Pianist Randy Weston, who passed away on September 1, 2018 at the age of 92, was almost always noted for his exceptional physical height, but he also stands tall as the author of jazz standards such as "Little Niles, "Hi-Fly," and numerous other pieces of note. His compositional legacy was built on blues, appealing and percussive melodic figures, waltz times and African rhythms. "The Randy Weston Songbook" features Weston's music performed by Booker Ervin, Gigi Gryce and Donald Byrd, Betty Carter, Jon Hendricks, and Weston himself.
A Diverse Set Of Influences
Weston came out of the Brooklyn jazz scene of the late 1940s and 50s, influenced by friends and figures such as Max Roach, Coleman Hawkins, and Thelonious Monk. His father was from Panama and his mother from Virginia, and they respectively exposed him to West Indian calypso and African-American church music. His early musical experiences included playing with Bullmoose Jackson‘s R and B band, and he also spent a lot of time taking in the arts culture of the Berkshire Mountains in the 1950s, striking up an influential friendship with jazz critic Marshall Stearns in the process.
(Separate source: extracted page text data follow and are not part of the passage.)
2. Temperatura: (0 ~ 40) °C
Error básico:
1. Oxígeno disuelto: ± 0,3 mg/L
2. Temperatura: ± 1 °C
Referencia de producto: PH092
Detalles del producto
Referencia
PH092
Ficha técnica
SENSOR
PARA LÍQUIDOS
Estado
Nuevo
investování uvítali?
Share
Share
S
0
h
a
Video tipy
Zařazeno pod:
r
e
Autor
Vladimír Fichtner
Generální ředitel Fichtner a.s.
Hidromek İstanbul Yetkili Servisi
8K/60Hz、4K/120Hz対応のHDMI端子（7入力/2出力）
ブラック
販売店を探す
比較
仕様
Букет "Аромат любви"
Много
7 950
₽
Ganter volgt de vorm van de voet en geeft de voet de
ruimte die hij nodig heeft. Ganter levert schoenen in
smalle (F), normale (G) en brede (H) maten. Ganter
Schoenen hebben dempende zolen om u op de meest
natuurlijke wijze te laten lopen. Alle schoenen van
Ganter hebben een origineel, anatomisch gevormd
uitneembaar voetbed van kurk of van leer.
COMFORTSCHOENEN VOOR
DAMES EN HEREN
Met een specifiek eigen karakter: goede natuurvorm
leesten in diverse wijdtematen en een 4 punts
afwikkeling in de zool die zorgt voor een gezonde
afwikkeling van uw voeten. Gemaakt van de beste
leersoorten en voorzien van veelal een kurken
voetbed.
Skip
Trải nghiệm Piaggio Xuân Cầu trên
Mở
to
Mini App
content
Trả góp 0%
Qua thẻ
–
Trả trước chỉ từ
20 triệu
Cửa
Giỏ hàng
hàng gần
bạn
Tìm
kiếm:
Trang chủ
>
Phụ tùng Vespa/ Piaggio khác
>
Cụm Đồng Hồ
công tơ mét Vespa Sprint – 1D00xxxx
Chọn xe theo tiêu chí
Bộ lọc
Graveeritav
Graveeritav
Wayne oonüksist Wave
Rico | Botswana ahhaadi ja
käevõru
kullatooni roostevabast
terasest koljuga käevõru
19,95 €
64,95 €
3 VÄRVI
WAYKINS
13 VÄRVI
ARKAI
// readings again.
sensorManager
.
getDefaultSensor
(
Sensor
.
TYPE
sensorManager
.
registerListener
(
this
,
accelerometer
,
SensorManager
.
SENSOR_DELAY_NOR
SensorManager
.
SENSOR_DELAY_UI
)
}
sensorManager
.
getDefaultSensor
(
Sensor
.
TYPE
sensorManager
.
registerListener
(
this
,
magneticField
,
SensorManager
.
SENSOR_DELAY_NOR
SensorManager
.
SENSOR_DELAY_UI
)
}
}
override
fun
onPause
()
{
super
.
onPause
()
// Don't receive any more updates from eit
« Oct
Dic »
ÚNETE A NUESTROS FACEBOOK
In the mid-1950s Weston began to record for Riverside and won the Down Beat critics‘ poll as New Star of the Year, launching his long career as a committed, searching, and creatively compelling jazz artist. One of the most significant ways in which Weston built his legacy was as a composer--he told Ira Gitler in 1964 that he thought that‘s what his true musical gift was. Weston‘s compositions pull together a wide range of influences, from Monk and bebop to African and Caribbean music; if you want to talk multicultural jazz, he‘s definitely somebody to include in the conversation.
The Weston-Liston Partnership
One of Weston‘s most important writing collaborators was trombonist and arranger Melba Liston, who worked with him throughout his career on many of his most important projects, and whom Weston was always insistent about giving credit to, even writing a scolding letter to Downbeat in 1964 for not mentioning her contributions to his music in an article about him. "Melba is incredible; she hears what I do and then expands it," Weston once said. "She will create a melody that sounds like I created it. She's just a great, great arranger."
The Rhythms Of Home
In 1961 Weston visited Africa with an American delegation that included poet Langston Hughes, singer Nina Simone, and bandleader Lionel Hampton. The emerging African nation independence movements were a source of inspiration to many black artists at the time, and Weston had just recorded a four-part suite, Uhuru Afrika, as a salute to such movements, with arrangements by Liston and lyrics contributed by Hughes. (You can hear more of the suite on the Night Lights show The Langston Hughes Songbook.)
Uhuru Afrika also brought Weston‘s interest in African rhythms to the forefront in his work-he would later tell journalist Valerie Wilmer that hearing African music had intensified the part that rhythm played in his composing process. Recalling his first visit to Africa, he said
We got off the plane and all of a sudden we heard the sound of drums. I knew then that this was my homeland.
Africa By Way Of Brooklyn
Randy Weston moved to Morocco for several years in the late 1960s and early 1970s, returned to the States and recorded sporadically, then began a vigorous run of new recordings at the end of the 1980s , one of which, the double-disc The Spirits Of Our Ancestors, celebrated African musical heritage and revisited a number of his earlier compositions.
Melba Liston, who had suffered a stroke, learned to use a computer and write with her left hand in order to do the arrangements for the album, which serves as one of the best testaments to Weston's creed of music as a unifying, ancient force and global culture's musical roots in Africa. The program closes with a tune that Weston wrote to celebrate the black communal culture of the Brooklyn area in which he grew up--"African Village Bedford Stuyvesant."